Characteristics that influence patient positioning
When it comes to airway management and intubation, the right positioning for each patient depends on various factors related to age, weight and body size, movement or mobility concerns, medical history and preexisting respiratory or circulatory conditions. Choosing the right position based on physical and medical characteristics not only improves the safety and efficiency of airway management, but it also gives providers a better view of key anatomical landmarks they must focus on during intubation and securing an advanced airway.
Types of patient positions
There are several common, reliable positions providers can place patients in when performing certain treatments and airway management techniques, and some are more easily achieved than others.

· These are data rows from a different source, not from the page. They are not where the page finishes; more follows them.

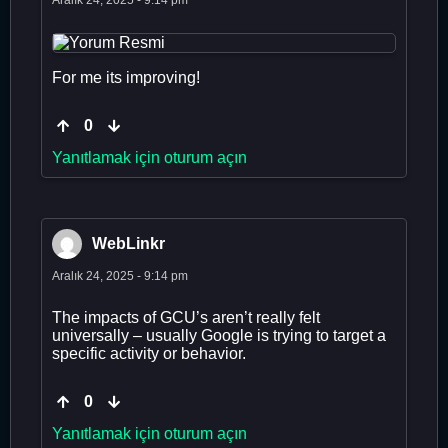
For me its improving!
0
Yanıtlamak için oturum açın
WebLinkr
Aralık 24, 2025 - 9:14 pm
The impacts of GCU’s aren’t really felt
universally – usually Google is trying to target a
specific activity or behavior.
0
Yanıtlamak için oturum açın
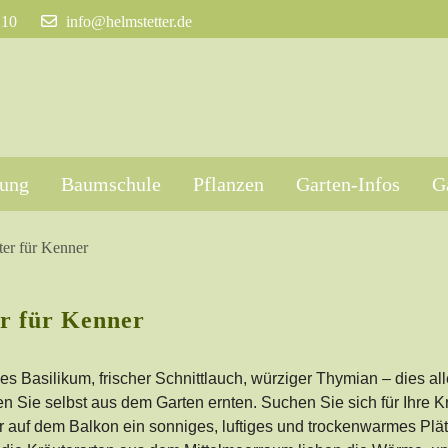
210
info@helmstetter.de
tung
Baumschule
Pflanzen
Garten-Infos
G
ter für Kenner
r für Kenner
s Basilikum, frischer Schnittlauch, würziger Thymian – dies all
n Sie selbst aus dem Garten ernten. Suchen Sie sich für Ihre K
r auf dem Balkon ein sonniges, luftiges und trockenwarmes Plä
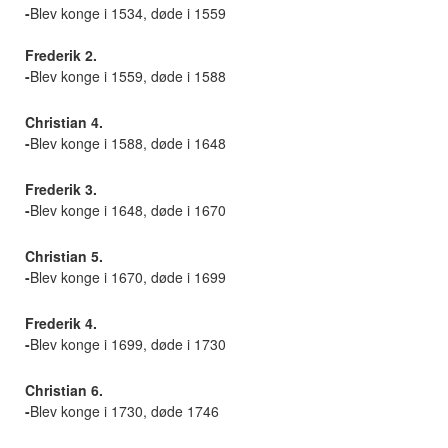
-
Blev konge i 1534, døde i 1559
Frederik 2.
-
Blev konge i 1559, døde i 1588
Christian 4.
-
Blev konge i 1588, døde i 1648
Frederik 3.
-
Blev konge i 1648, døde i 1670
Christian 5.
-
Blev konge i 1670, døde i 1699
Frederik 4.
-
Blev konge i 1699, døde i 1730
Christian 6.
-
Blev konge i 1730, døde 1746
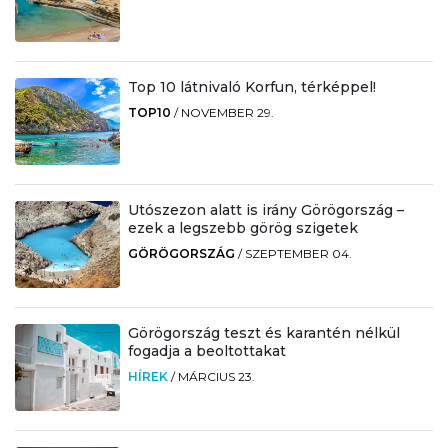
Top 10 látnivaló Korfun, térképpel!
TOP10
/
NOVEMBER 29.
Utószezon alatt is irány Görögország –
ezek a legszebb görög szigetek
GÖRÖGORSZÁG
/
SZEPTEMBER 04.
Görögország teszt és karantén nélkül
fogadja a beoltottakat
HÍREK
/
MÁRCIUS 23.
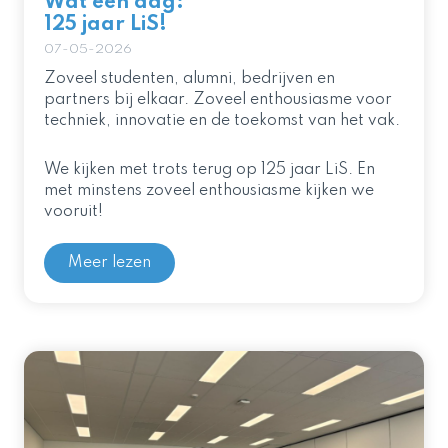
Wát een dag:
125 jaar LiS!
07-05-2026
Zoveel studenten, alumni, bedrijven en
partners bij elkaar. Zoveel enthousiasme voor
techniek, innovatie en de toekomst van het vak.
We kijken met trots terug op 125 jaar LiS. En
met minstens zoveel enthousiasme kijken we
vooruit!
Meer lezen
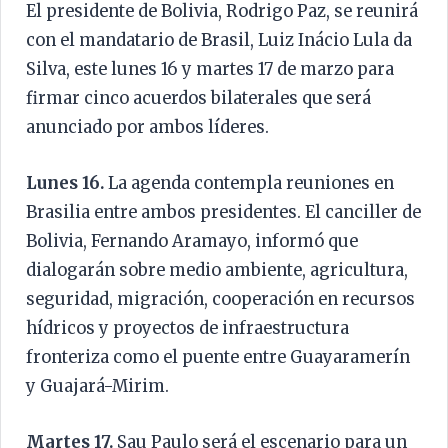
El presidente de Bolivia, Rodrigo Paz, se reunirá
con el mandatario de Brasil, Luiz Inácio Lula da
Silva, este lunes 16 y martes 17 de marzo para
firmar cinco acuerdos bilaterales que será
anunciado por ambos líderes.
Lunes 16.
La agenda contempla reuniones en
Brasilia entre ambos presidentes. El canciller de
Bolivia, Fernando Aramayo, informó que
dialogarán sobre medio ambiente, agricultura,
seguridad, migración, cooperación en recursos
hídricos y proyectos de infraestructura
fronteriza como el puente entre Guayaramerín
y Guajará-Mirim.
Martes 17.
Sau Paulo será el escenario para un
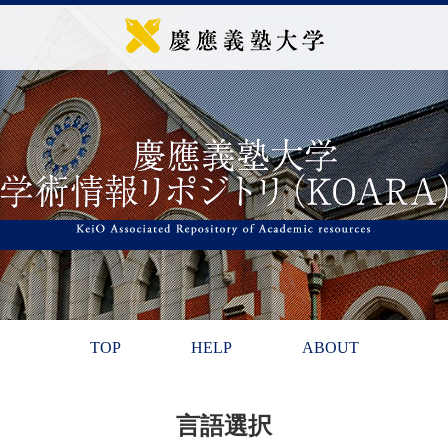
TOP
HELP
ABOUT
言語選択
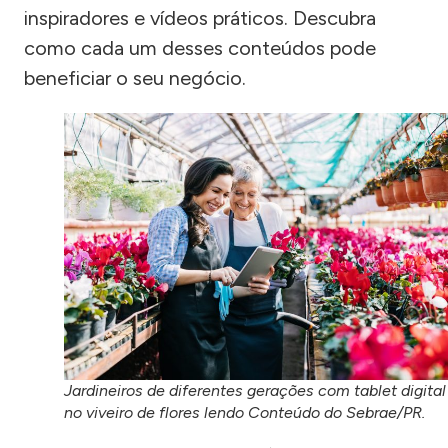
inspiradores e vídeos práticos. Descubra
como cada um desses conteúdos pode
beneficiar o seu negócio.
Jardineiros de diferentes gerações com tablet digital
no viveiro de flores lendo Conteúdo do Sebrae/PR.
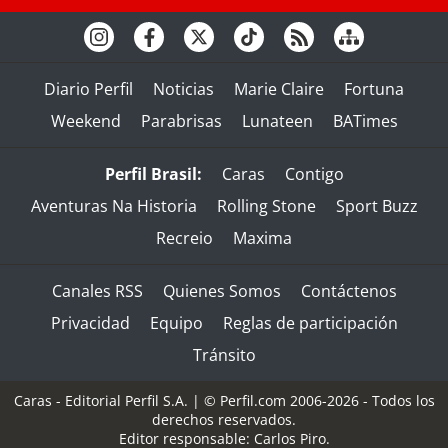
Diario Perfil
Noticias
Marie Claire
Fortuna
Weekend
Parabrisas
Lunateen
BATimes
Perfil Brasil:
Caras
Contigo
Aventuras Na Historia
Rolling Stone
Sport Buzz
Recreio
Maxima
Canales RSS
Quienes Somos
Contáctenos
Privacidad
Equipo
Reglas de participación
Tránsito
Caras - Editorial Perfil S.A.
| © Perfil.com 2006-2026 - Todos los
derechos reservados.
Editor responsable: Carlos Piro.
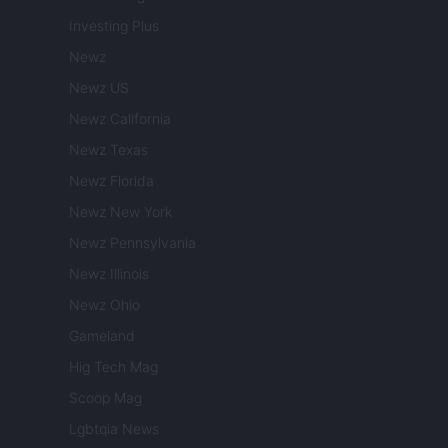
Investing Plus
Newz
Newz US
Newz California
Newz Texas
Newz Florida
Newz New York
Newz Pennsylvania
Newz Illinois
Newz Ohio
Gameland
Hig Tech Mag
Scoop Mag
Lgbtqia News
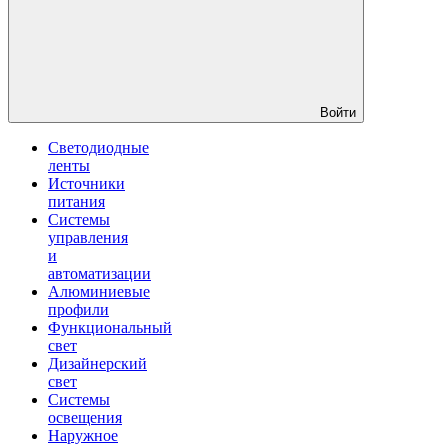
Войти
Светодиодные
ленты
Источники
питания
Системы
управления
и
автоматизации
Алюминиевые
профили
Функциональный
свет
Дизайнерский
свет
Системы
освещения
Наружное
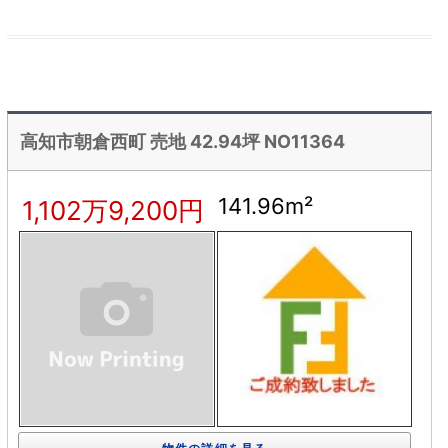
高知市朝倉西町 売地 42.94坪 NO11364
141.96m²
1,102万9,200円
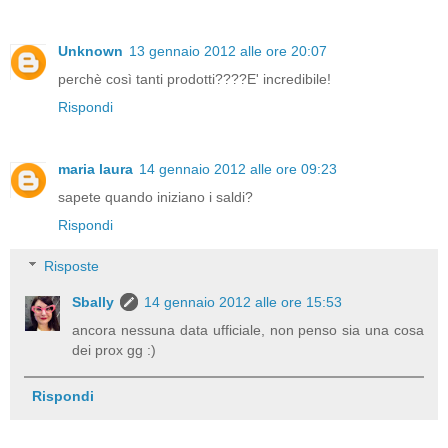
Unknown
13 gennaio 2012 alle ore 20:07
perchè così tanti prodotti????E' incredibile!
Rispondi
maria laura
14 gennaio 2012 alle ore 09:23
sapete quando iniziano i saldi?
Rispondi
Risposte
Sbally
14 gennaio 2012 alle ore 15:53
ancora nessuna data ufficiale, non penso sia una cosa
dei prox gg :)
Rispondi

A few of these positions include:
- Supine Position: Often taught as the gold standard for intubation, this position involves the patient lying on their back with head, neck and spine in neutral positioning and arms adducted (toward the midline) alongside the patient or abducted (away from the midline) to less than 90 degrees.
- Fowler’s Position: This is the most common rest position for a patient, and it involves straight or slightly bent knees, and the head of the bed elevated between 45-60 degrees. Fowler’s position can be an effective choice for patients in mild to moderate respiratory distress.

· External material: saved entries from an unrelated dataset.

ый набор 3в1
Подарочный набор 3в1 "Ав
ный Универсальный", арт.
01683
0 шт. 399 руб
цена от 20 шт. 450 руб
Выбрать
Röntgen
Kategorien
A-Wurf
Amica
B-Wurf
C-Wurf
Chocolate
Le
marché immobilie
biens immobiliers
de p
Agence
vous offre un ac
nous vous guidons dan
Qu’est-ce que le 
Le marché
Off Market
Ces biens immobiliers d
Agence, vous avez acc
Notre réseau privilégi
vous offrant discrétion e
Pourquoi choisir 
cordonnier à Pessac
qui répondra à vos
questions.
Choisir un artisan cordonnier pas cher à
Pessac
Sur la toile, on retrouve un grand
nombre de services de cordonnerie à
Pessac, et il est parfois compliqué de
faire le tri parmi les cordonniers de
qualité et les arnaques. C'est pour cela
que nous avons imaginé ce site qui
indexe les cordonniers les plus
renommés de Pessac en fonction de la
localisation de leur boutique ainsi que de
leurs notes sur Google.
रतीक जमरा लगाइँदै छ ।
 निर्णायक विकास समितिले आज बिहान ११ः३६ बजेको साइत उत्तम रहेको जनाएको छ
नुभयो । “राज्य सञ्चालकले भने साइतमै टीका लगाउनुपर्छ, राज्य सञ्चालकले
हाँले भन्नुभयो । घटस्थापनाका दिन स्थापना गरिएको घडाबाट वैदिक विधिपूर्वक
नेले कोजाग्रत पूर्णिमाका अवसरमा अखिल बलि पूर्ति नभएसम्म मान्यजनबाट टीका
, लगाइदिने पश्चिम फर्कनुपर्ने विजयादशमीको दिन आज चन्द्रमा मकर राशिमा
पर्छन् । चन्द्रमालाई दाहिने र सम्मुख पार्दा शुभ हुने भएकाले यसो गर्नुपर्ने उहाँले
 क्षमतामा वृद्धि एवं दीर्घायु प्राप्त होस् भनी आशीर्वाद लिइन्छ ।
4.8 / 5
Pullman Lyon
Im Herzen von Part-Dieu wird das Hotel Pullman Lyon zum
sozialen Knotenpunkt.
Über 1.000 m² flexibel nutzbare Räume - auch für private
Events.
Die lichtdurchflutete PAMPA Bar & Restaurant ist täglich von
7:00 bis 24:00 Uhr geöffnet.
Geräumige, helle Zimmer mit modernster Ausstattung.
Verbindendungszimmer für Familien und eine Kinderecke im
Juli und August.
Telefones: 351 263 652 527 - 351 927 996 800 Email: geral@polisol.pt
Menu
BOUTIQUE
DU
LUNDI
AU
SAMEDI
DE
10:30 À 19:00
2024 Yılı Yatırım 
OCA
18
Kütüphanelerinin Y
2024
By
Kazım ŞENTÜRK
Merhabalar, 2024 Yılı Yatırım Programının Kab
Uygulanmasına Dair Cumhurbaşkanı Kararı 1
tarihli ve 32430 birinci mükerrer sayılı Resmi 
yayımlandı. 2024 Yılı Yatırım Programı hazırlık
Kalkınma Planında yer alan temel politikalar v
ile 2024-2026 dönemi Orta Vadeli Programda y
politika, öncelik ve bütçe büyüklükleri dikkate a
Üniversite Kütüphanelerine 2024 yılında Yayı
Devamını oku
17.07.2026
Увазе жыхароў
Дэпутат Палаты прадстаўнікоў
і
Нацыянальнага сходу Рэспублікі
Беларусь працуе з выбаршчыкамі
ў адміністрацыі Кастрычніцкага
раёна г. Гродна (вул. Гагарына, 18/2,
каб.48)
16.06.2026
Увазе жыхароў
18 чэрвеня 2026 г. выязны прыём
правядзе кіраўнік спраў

- “Ramped” Position: A helpful position for obese patients who have trouble flexing or raising their neck, this position involves raising the shoulders and upper torso and aligning the ear to the chest, with the extra leverage of pillows or blankets.

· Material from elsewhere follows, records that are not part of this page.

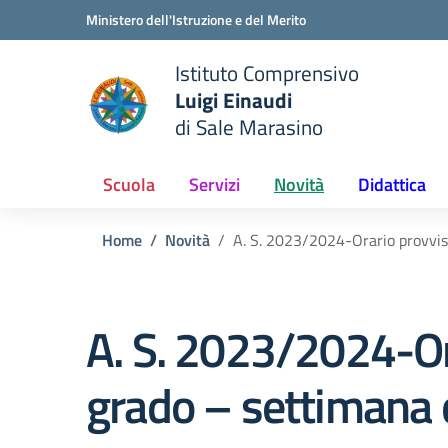
Vai ai contenuti
Vai al menu di navigazione
Vai al footer
Ministero dell'Istruzione e del Merito
Istituto Comprensivo
Luigi Einaudi
e della scuola
di Sale Marasino
— Visita la pagina iniziale del
Scuola
Servizi
Novità
Didattica
Home
Novità
A. S. 2023/2024-Orario provviso
A. S. 2023/2024-Ora
grado – settimana 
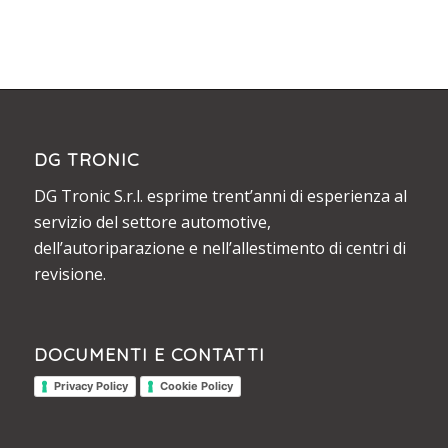
DG TRONIC
DG Tronic S.r.l. esprime trent’anni di esperienza al
servizio del settore automotive,
dell’autoriparazione e nell’allestimento di centri di
revisione.
DOCUMENTI E CONTATTI
Privacy Policy
Cookie Policy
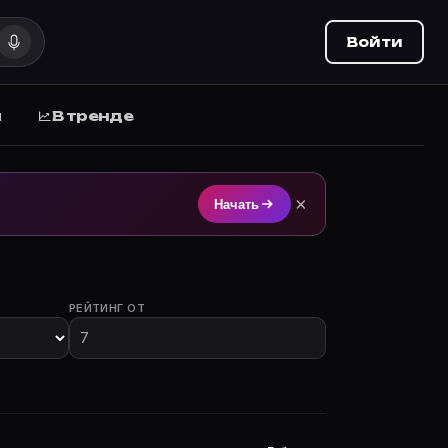
Войти
ы
В тренде
м на Movie Planner (movie-planner.ru).
×
Начать
РЕЙТИНГ ОТ
участием.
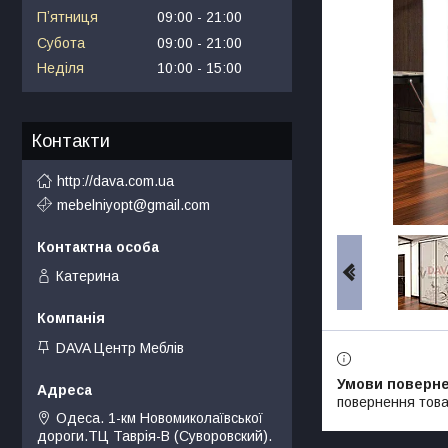
Пʼятниця
09:00
21:00
Субота
09:00
21:00
Неділя
10:00
15:00
Контакти
http://dava.com.ua
mebelniyopt@gmail.com
Катерина
DAVA Центр Меблів
повернення това
Одеса. 1-км Новомиколаївської
дороги.ТЦ Таврія-В (Суворовский).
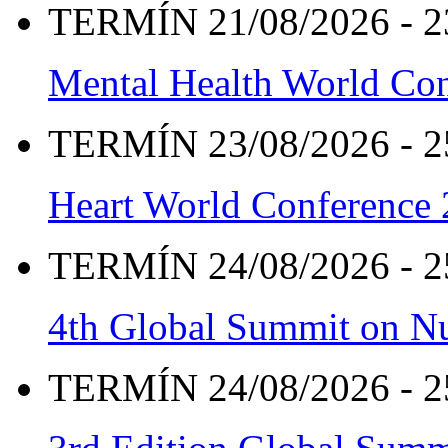
TERMÍN 21/08/2026 - 2
Mental Health World Co
TERMÍN 23/08/2026 - 2
Heart World Conference
TERMÍN 24/08/2026 - 2
4th Global Summit on Nu
TERMÍN 24/08/2026 - 2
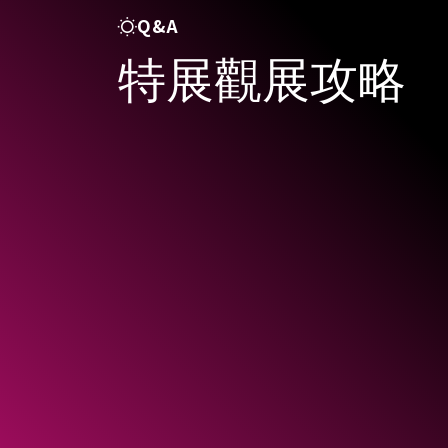
現
Q&A
特展觀展攻略
O
n
e
H
e
a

- Head Elevated Laryngoscopy Position (HELP): The elevated position involving the raising of the head and shoulders is known as “HELP,” and it’s used to align the pharyngeal, laryngeal and oral axis of the patient’s airway during difficult laryngoscopy and airway management, particularly for larger patients.
Elevation of the head, neck and upper torso improves ventilation and views during airway management, contributing to improved airway maintenance and intubation success.
Helpful tools for patient positioning
Hospital beds can be cumbersome and make patient positioning difficult and sometimes uncomfortable. It’s a good idea for providers to have a few towels on hand to improve head positioning in hospital environments. Towels can be rolled up and placed between the shoulder blades to improve head extension. Pillows can also be used to create more comfortable and easy positioning for obese patients.
In emergencies, airway difficulties must often be managed within seconds to avoid adverse outcomes. Developing a positioning plan, in advance of airway treatment, is an essential and helpful process for physicians that can significantly reduce stress and panic for all parties involved.